• Don’t attempt to perform your own LCA studies unless you want to devote significant resources to making that endeavor a specialty.
• Encourage product manufacturers to perform LCAs on their products and make the results available by asking product reps for LCA data. Refer to ISO-standard Type III Environmental Product Declarations (third-party reviewed LCA results), the work of the Sustainable Products Purchasers Coalition, and/or the BEES software from NIST as mechanisms for making that data available.
• Ask key questions about any LCA data provided to assess its reliability and applicability to your decision. Examples of such questions include:
What are the sources of the data?
How much is based on primary information directly from the operations, as opposed to databases of industry-average data? Of the industry average data, is it regionally specific (U.S. as opposed to Europe) and fully transparent to users or peer reviewers?

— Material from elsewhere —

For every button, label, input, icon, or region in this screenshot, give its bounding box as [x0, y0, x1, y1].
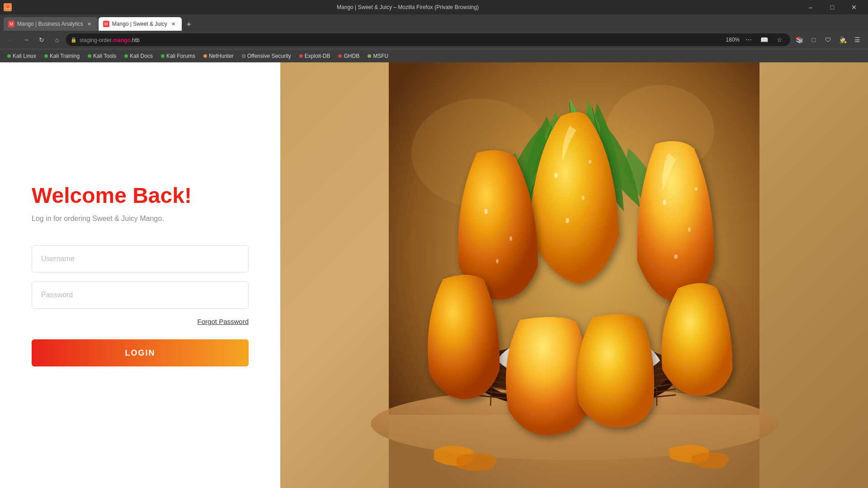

What assumptions are included about the functional unit and the service life of the product(s) in question; do these correspond to your situation?
What are the uncertainty factors in the information? No commonly used databases currently include this information, but “uncertainties of 20% or more are likely,” according to Norris. If users ask, there will be pressure to provide an answer.
What is assumed about the products’ maintenance requirements and/or impact on building operations?
Do the impact categories included in the results capture the important information, or might the results by skewed by leaving out key categories?
• Resist the temptation to reduce LCA results to a single score for each product. The weighting required to do this introduces assumptions that may not be appropriate, and too much information is lost. Look instead at the results across all available impact categories and make your own assessment based on those results.
• Whether or not reliable LCA results are available, always apply life-cycle thinking and critically review any product information to support your choices. Resources based on life-cycle thinking include EBN articles and GreenSpec product listings from BuildingGreen, as well as GreenSeal product labeling standards.
• Look at the whole building from a life-cycle perspective and aim to minimize overall environmental impacts while optimizing performance. In general, such an approach suggests that addressing the ongoing impacts of building operation, including energy use, water use, and maintenance impacts should be a higher priority than choosing materials with lower upstream environmental burdens.